The memory requirement tends to increase with the number of unique kmers. So, the more data, the bigger the genome, and the higher the error rate, the more memory will be needed.
Thus, you can reduce the memory requirements (and often get a better result) by quality-trimming or filtering, contaminant removal (both synthetic and natural, such as human contamination), and adapter-trimming. After that, you can further decrease memory requirements by error-correction, and by subsampling or normalizing the input data to a much lower level. And, ultimately, you will probably get a much better assembly with a kmer longer than 31; perhaps around 41-49 with high coverage 76bp reads. Sometimes it's also useful to split out the ribosomal, mitochondrial, and chloroplast parts of the genome (which may have a much higher coverage than the rest) and assemble them separately; this is often possible by depth-binning.
Sometimes you can see contamination peaks in the insert-size histogram (for synthetic contaminants) or gc histogram (for genomic contaminants). BLASTing a few thousand reads against nt can often tell you which contaminants may be present. If your reads are overlapping, you can generate an insert-size histogram with BBMerge and look for very sharp peaks, which are typically synthetic contaminants.

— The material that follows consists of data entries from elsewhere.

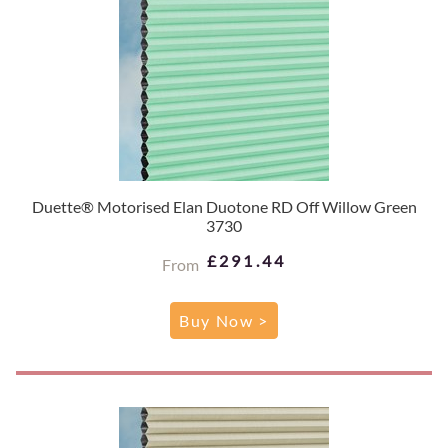
Duette® Motorised Elan Duotone RD Off Willow Green
3730
£291.44
From
Buy Now >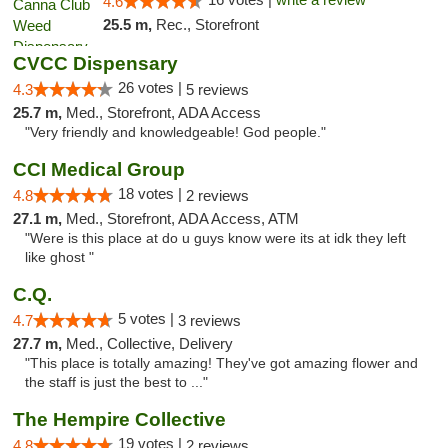
4.6
25.5 m,
Rec., Storefront
CVCC Dispensary
26 votes |
4.3
5 reviews
25.7 m,
Med., Storefront, ADA Access
"Very friendly and knowledgeable! God people."
CCI Medical Group
18 votes |
4.8
2 reviews
27.1 m,
Med., Storefront, ADA Access, ATM
"Were is this place at do u guys know were its at idk they left
like ghost "
C.Q.
5 votes |
4.7
3 reviews
27.7 m,
Med., Collective, Delivery
"This place is totally amazing! They've got amazing flower and
the staff is just the best to ..."
The Hempire Collective
19 votes |
4.8
2 reviews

You can do quality trimming, filtering, contaminant removal, adapter trimming, subsampling, and gc histogram generation with BBDuk. For human removal (or other genomic contamination from large genomes with references) I suggest BBMap instead as it has higher specificity. After trimming and contaminant removal, you can do error-correction and normalization with BBNorm to reduce coverage and selectively concentrate real genomic kmers; or, subsample. If you normalize, a target depth of 30x to maybe 60x is probably optimal for Velvet though it depends on the kmer size you use for assembly (bigger kmer needs more coverage) and whether the genome is diploid.
These are all part of BBTools, and each has a shell script (bbduk.sh
, bbmap.sh
, and bbnorm.sh
) which will display usage information.